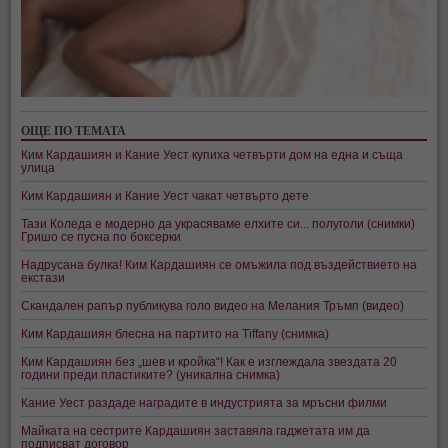
ОЩЕ ПО ТЕМАТА
Ким Кардашиян и Кание Уест купиха четвърти дом на една и съща
улица
Ким Кардашиян и Кание Уест чакат четвърто дете
Тази Коледа е модерно да украсяваме елхите си... полуголи (снимки)
Гришо се пусна по боксерки
Надрусана булка! Ким Кардашиян се омъжила под въздействието на
екстази
Скандален рапър публикува голо видео на Мелания Тръмп (видео)
Ким Кардашиян блесна на партито на Tiffany (снимка)
Ким Кардашиян без „шев и кройка“! Как е изглеждала звездата 20
години преди пластиките? (уникална снимка)
Кание Уест раздаде наградите в индустрията за мръсни филми
Майката на сестрите Кардашиян заставяла гаджетата им да
подписват договор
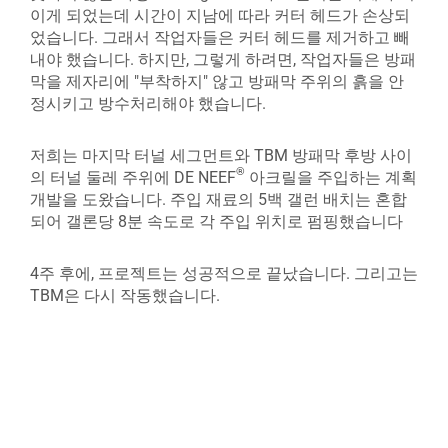
이게 되었는데 시간이 지남에 따라 커터 헤드가 손상되
었습니다. 그래서 작업자들은 커터 헤드를 제거하고 빼
내야 했습니다. 하지만, 그렇게 하려면, 작업자들은 방패
막을 제자리에 "부착하지" 않고 방패막 주위의 흙을 안
정시키고 방수처리해야 했습니다.
저희는 마지막 터널 세그먼트와 TBM 방패막 후방 사이
®
의 터널 둘레 주위에 DE NEEF
아크릴을 주입하는 계획
개발을 도왔습니다. 주입 재료의 5백 갤런 배치는 혼합
되어 갤론당 8분 속도로 각 주입 위치로 펌핑했습니다
4주 후에, 프로젝트는 성공적으로 끝났습니다. 그리고는
TBM은 다시 작동했습니다.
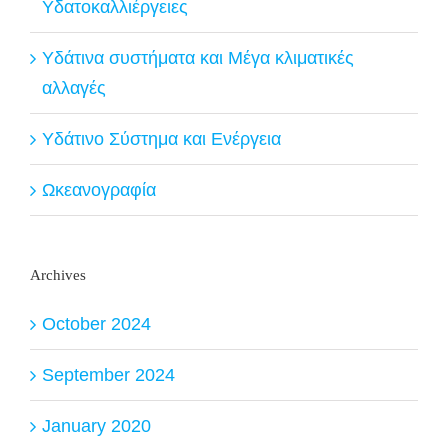
Υδατοκαλλιέργειες
Υδάτινα συστήματα και Μέγα κλιματικές
αλλαγές
Υδάτινο Σύστημα και Ενέργεια
Ωκεανογραφία
Archives
October 2024
September 2024
January 2020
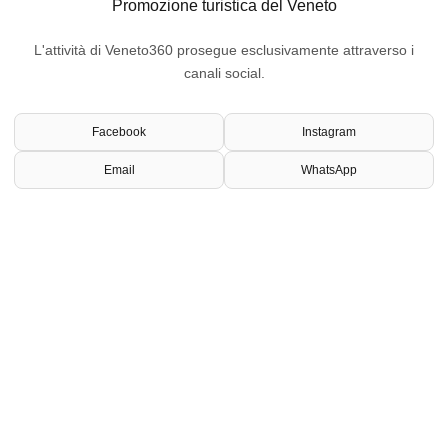
Promozione turistica del Veneto
L'attività di Veneto360 prosegue esclusivamente attraverso i
canali social.
Facebook
Instagram
Email
WhatsApp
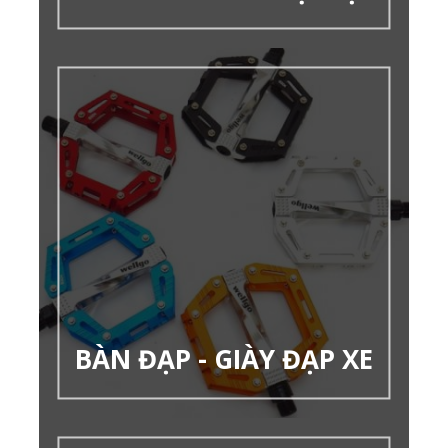
BÀN ĐẠP - GIÀY ĐẠP XE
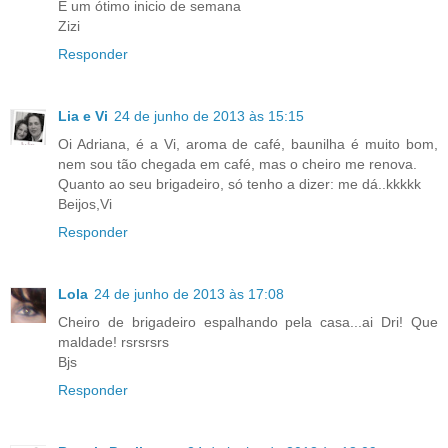
E um ótimo inicio de semana
Zizi
Responder
Lia e Vi
24 de junho de 2013 às 15:15
Oi Adriana, é a Vi, aroma de café, baunilha é muito bom,
nem sou tão chegada em café, mas o cheiro me renova.
Quanto ao seu brigadeiro, só tenho a dizer: me dá..kkkkk
Beijos,Vi
Responder
Lola
24 de junho de 2013 às 17:08
Cheiro de brigadeiro espalhando pela casa...ai Dri! Que
maldade! rsrsrsrs
Bjs
Responder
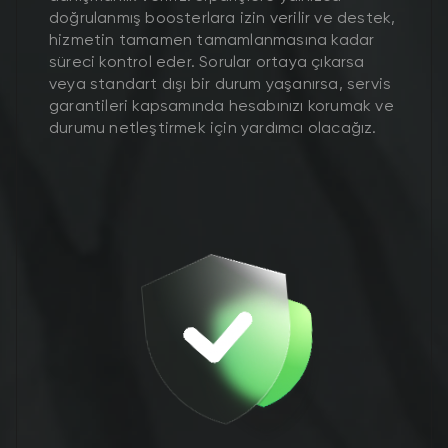
doğrulanmış boosterlara izin verilir ve destek,
hizmetin tamamen tamamlanmasına kadar
süreci kontrol eder. Sorular ortaya çıkarsa
veya standart dışı bir durum yaşanırsa, servis
garantileri kapsamında hesabınızı korumak ve
durumu netleştirmek için yardımcı olacağız.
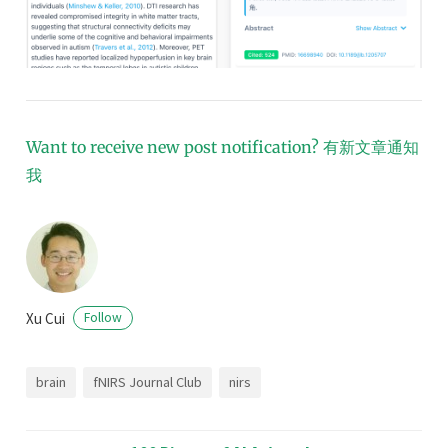
Want to receive new post notification?
有新文章通知
我
Xu Cui
Follow
brain
fNIRS Journal Club
nirs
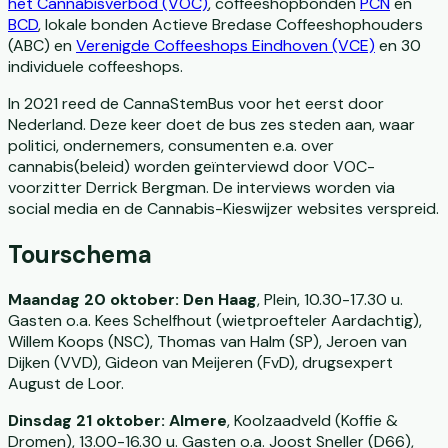
het Cannabisverbod (VOC)
, coffeeshopbonden
PCN
en
BCD
, lokale bonden Actieve Bredase Coffeeshophouders
(ABC) en
Verenigde Coffeeshops Eindhoven (VCE)
en 30
individuele coffeeshops.
In 2021 reed de CannaStemBus voor het eerst door
Nederland. Deze keer doet de bus zes steden aan, waar
politici, ondernemers, consumenten e.a. over
cannabis(beleid) worden geïnterviewd door VOC-
voorzitter Derrick Bergman. De interviews worden via
social media en de Cannabis-Kieswijzer websites verspreid.
Tourschema
Maandag 20 oktober: Den Haag
, Plein, 10.30-17.30 u.
Gasten o.a. Kees Schelfhout (wietproefteler Aardachtig),
Willem Koops (NSC), Thomas van Halm (SP), Jeroen van
Dijken (VVD), Gideon van Meijeren (FvD), drugsexpert
August de Loor.
Dinsdag 21 oktober: Almere
, Koolzaadveld (Koffie &
Dromen), 13.00-16.30 u. Gasten o.a. Joost Sneller (D66),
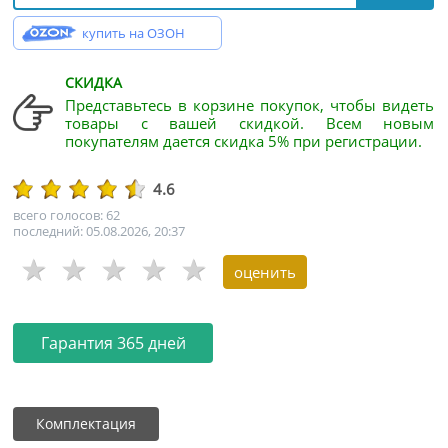
купить на ОЗОН
СКИДКА
Представьтесь в корзине покупок, чтобы видеть
товары с вашей скидкой. Всем новым
покупателям дается скидка 5% при регистрации.
4.6
всего голосов: 62
последний: 05.08.2026, 20:37
Гарантия 365 дней
Комплектация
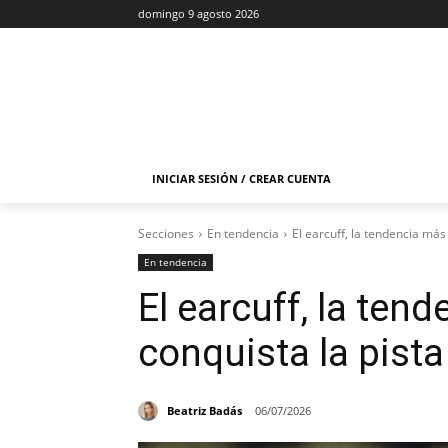
domingo 9 agosto 2026
INICIAR SESIÓN / CREAR CUENTA
Secciones
En tendencia
El earcuff, la tendencia má
En tendencia
El earcuff, la te
conquista la pist
Beatriz Badás
06/07/2026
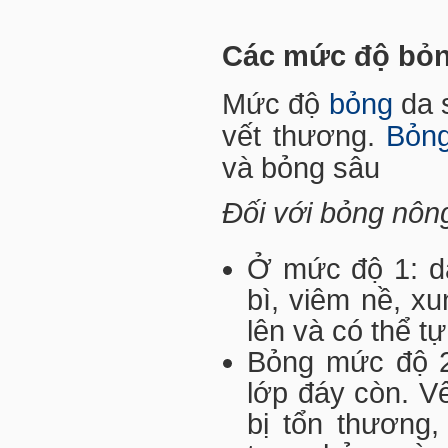
Các mức độ bỏn
Mức độ
bỏng
da 
vết thương.
Bỏn
và bỏng sâu
Đối với bỏng nôn
Ở mức độ 1: da
bì, viêm nề, xu
lên và có thể tự
Bỏng mức độ 2:
lớp đáy còn. Vế
bị tổn thương,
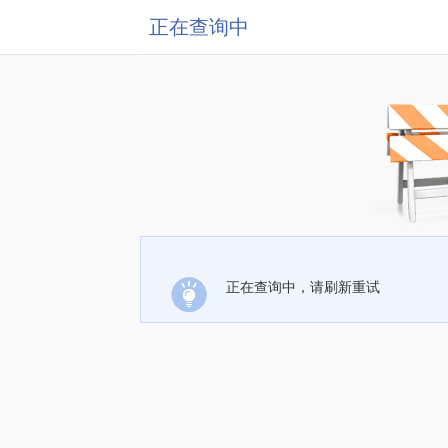
正在查询中
正在查询中，请刷新重试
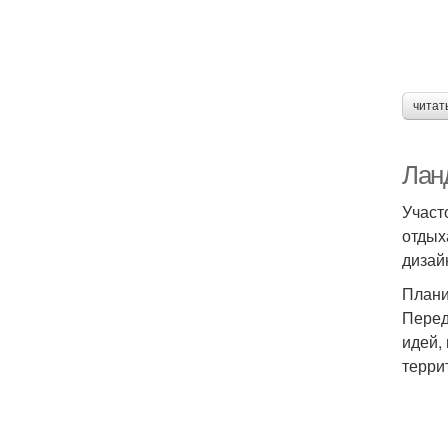
читат
Лан
Участ
отдых
дизай
Плани
Перед
идей,
терри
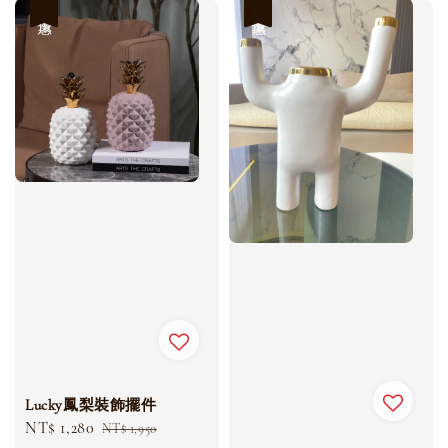
優惠
優惠
Lucky鳳梨裝飾擺件
Sale
NT$ 1,280
Regular
NT$ 1,950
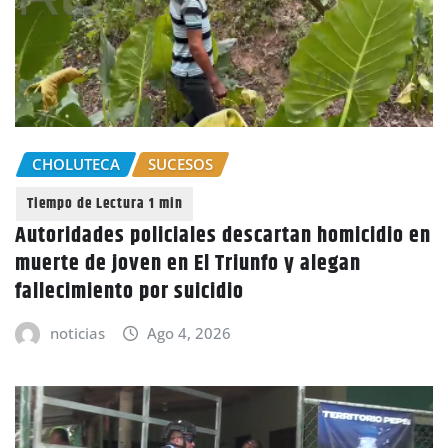
CHOLUTECA
SUCESOS
Autoridades policiales descartan homicidio en
muerte de joven en El Triunfo y alegan
fallecimiento por suicidio
noticias
Ago 4, 2026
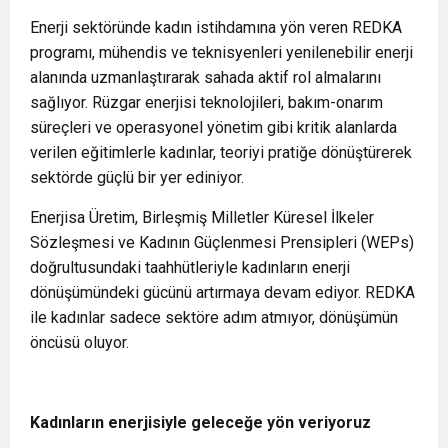
Enerji sektöründe kadın istihdamına yön veren REDKA
programı, mühendis ve teknisyenleri yenilenebilir enerji
alanında uzmanlaştırarak sahada aktif rol almalarını
sağlıyor. Rüzgar enerjisi teknolojileri, bakım-onarım
süreçleri ve operasyonel yönetim gibi kritik alanlarda
verilen eğitimlerle kadınlar, teoriyi pratiğe dönüştürerek
sektörde güçlü bir yer ediniyor.
Enerjisa Üretim, Birleşmiş Milletler Küresel İlkeler
Sözleşmesi ve Kadının Güçlenmesi Prensipleri (WEPs)
doğrultusundaki taahhütleriyle kadınların enerji
dönüşümündeki gücünü artırmaya devam ediyor. REDKA
ile kadınlar sadece sektöre adım atmıyor, dönüşümün
öncüsü oluyor.
Kadınların enerjisiyle geleceğe yön veriyoruz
* * * * * * *
(Directions) In the listing above, find the line with "social media en" and the line with "Dijken (VVD), Gideon", then print exactly those two lines and every line between them, and nothing more.

(Output of the exercise)
social media en de Cannabis-Kieswijzer websites verspreid.
Tourschema
Maandag 20 oktober: Den Haag
, Plein, 10.30-17.30 u.
Gasten o.a. Kees Schelfhout (wietproefteler Aardachtig),
Willem Koops (NSC), Thomas van Halm (SP), Jeroen van
Dijken (VVD), Gideon van Meijeren (FvD), drugsexpert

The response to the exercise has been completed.